Correspondance de Voltaire/1764/Lettre 5831

Correspondance : année 1764GarnierŒuvres complètes de Voltaire, tome 43 (p. 386-387).
5831. — À M.  L’ABBÉ D’OLIVET.
Aux Délices, 27 novembre.

Mon cher maître, non agitur de verbis, sed rebus. Je veux que vous me disiez nettement si vous avez rien vu de plus mauvais que ce testament tant vanté par La Bruyère[1]. Je sais très-bien qu’un grand ministre peut faire un détestable ouvrage, même en politique. Il ne faut pas être un grand génie pour faire couper le cou au maréchal de Marillac, après l’avoir fait juger à Ruel par des fripons en robe vendus à la faveur. Cartouche en aurait fait autant. Mais pour écrire sur les finances et sur le commerce, on a besoin de connaissances que le cardinal de Richelieu ne pouvait avoir. Je tiens qu’il n’en savait pas assez pour débiter toutes les bêtises qu’on lui attribue.

Au reste, mon cher maître, condamnez-moi si vous voulez sur inconvenance et marginer[2] ; j’aime ces deux mots, qui sont expressifs, et qui nous sauvent d’une circonlocution. Inconvenance n’est pas disconvvenance ; on entend par disconvenance des choses qui ne se conviennent pas l’une avec l’autre ; et j’entends par inconvenance des choses qu’il ne convient pas de faire. Vous direz que je suis bien hardi ; je vous répondrai qu’il faut l’être quelquefois.

Vivez, vous dis-je ; moquez-vous de tout ; vous êtes plus jeune que moi, car vous avez des yeux, et je n’en ai plus. Mme  Denis se souvient toujours de vous avec bien de l’amitié ; elle vous fait mille compliments.
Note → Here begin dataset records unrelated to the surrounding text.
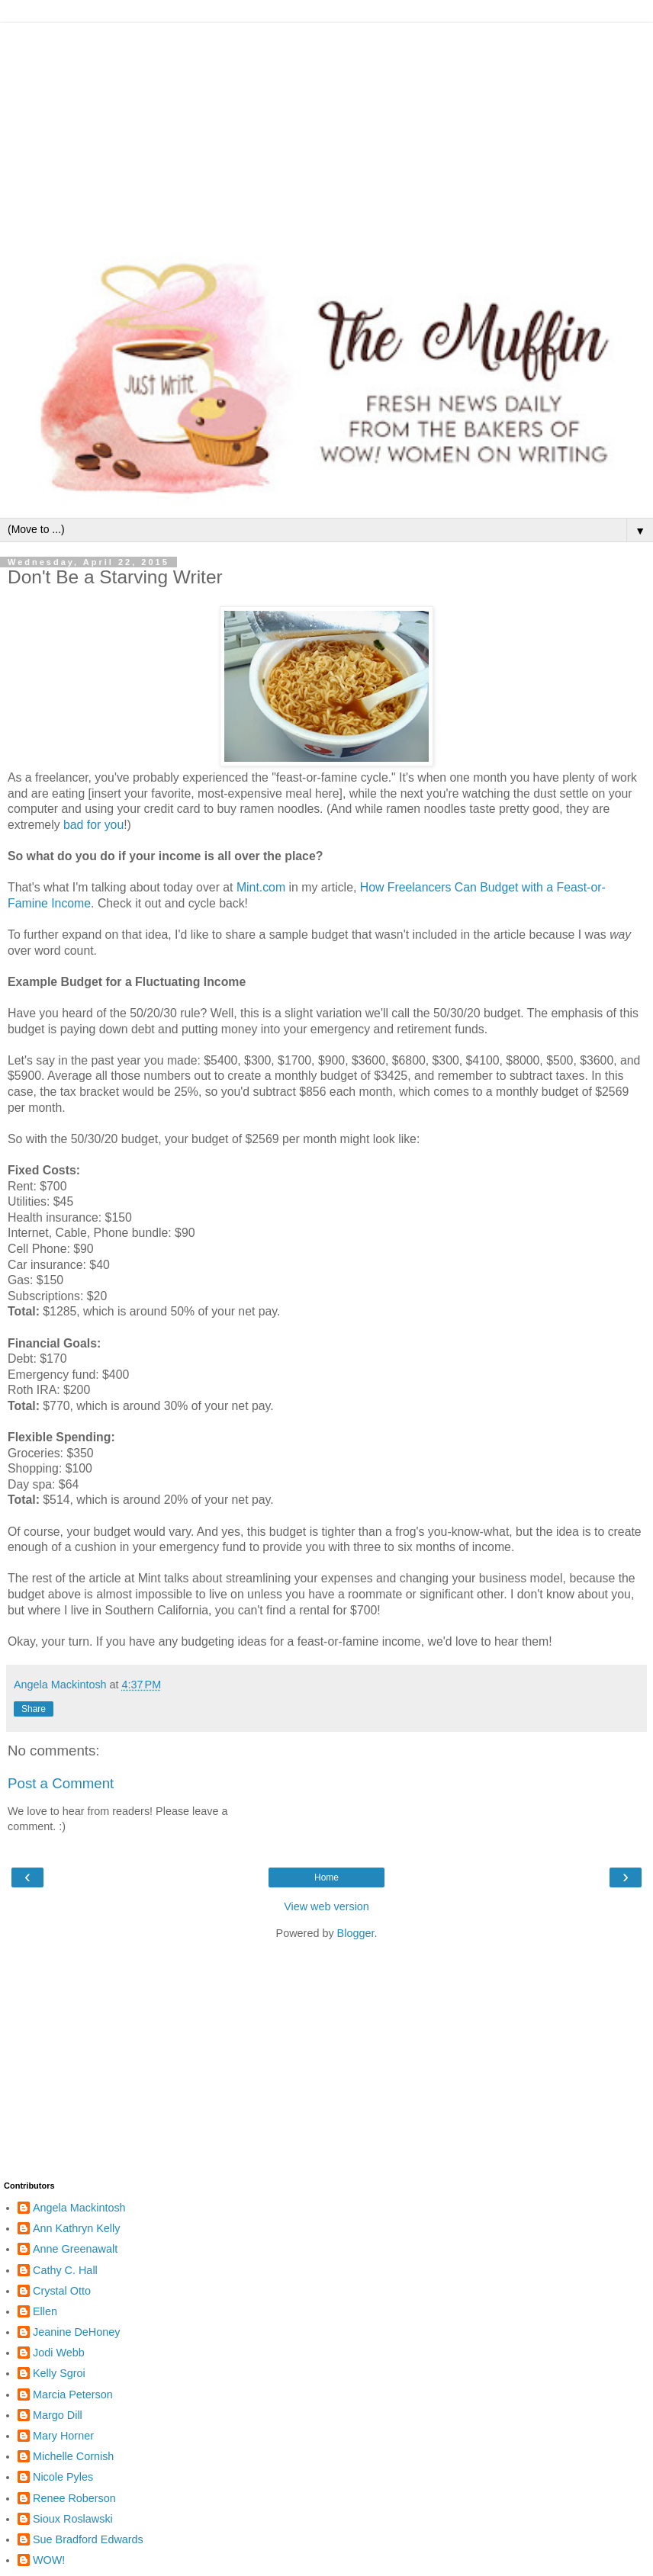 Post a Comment (61, 1783)
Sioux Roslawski (73, 2519)
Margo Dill (57, 2415)
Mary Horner (63, 2436)
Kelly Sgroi (59, 2373)
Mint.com (260, 887)
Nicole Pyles (63, 2477)
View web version (326, 1906)
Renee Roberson (74, 2498)
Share (33, 1709)
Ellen (45, 2311)
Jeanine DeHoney (76, 2332)
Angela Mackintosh (79, 2208)
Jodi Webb (59, 2352)
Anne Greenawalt (75, 2249)
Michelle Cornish (73, 2456)
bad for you (93, 824)
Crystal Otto (62, 2291)
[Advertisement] (326, 129)
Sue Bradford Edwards (88, 2539)
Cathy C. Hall (65, 2270)
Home (326, 1877)
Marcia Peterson (73, 2394)
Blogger (356, 1933)
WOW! (49, 2560)
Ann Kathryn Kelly (76, 2228)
Nous menons une vie agréable et tranquille avec l’héritière du nom de Corneille et un de vos jésuites défroqués, nommé Adam, qui nous dit tous les dimanches la messe, que je n’entends jamais, et à laquelle il n’entend rien, non plus que vous. Vivent Cicéron et Virgile ! Vive, vale.

  1. Discours prononcé à l’Académie française le 15 juin 1693, deuxième alinéa.
  2. Voyez tome XXV, pages 298 et 287.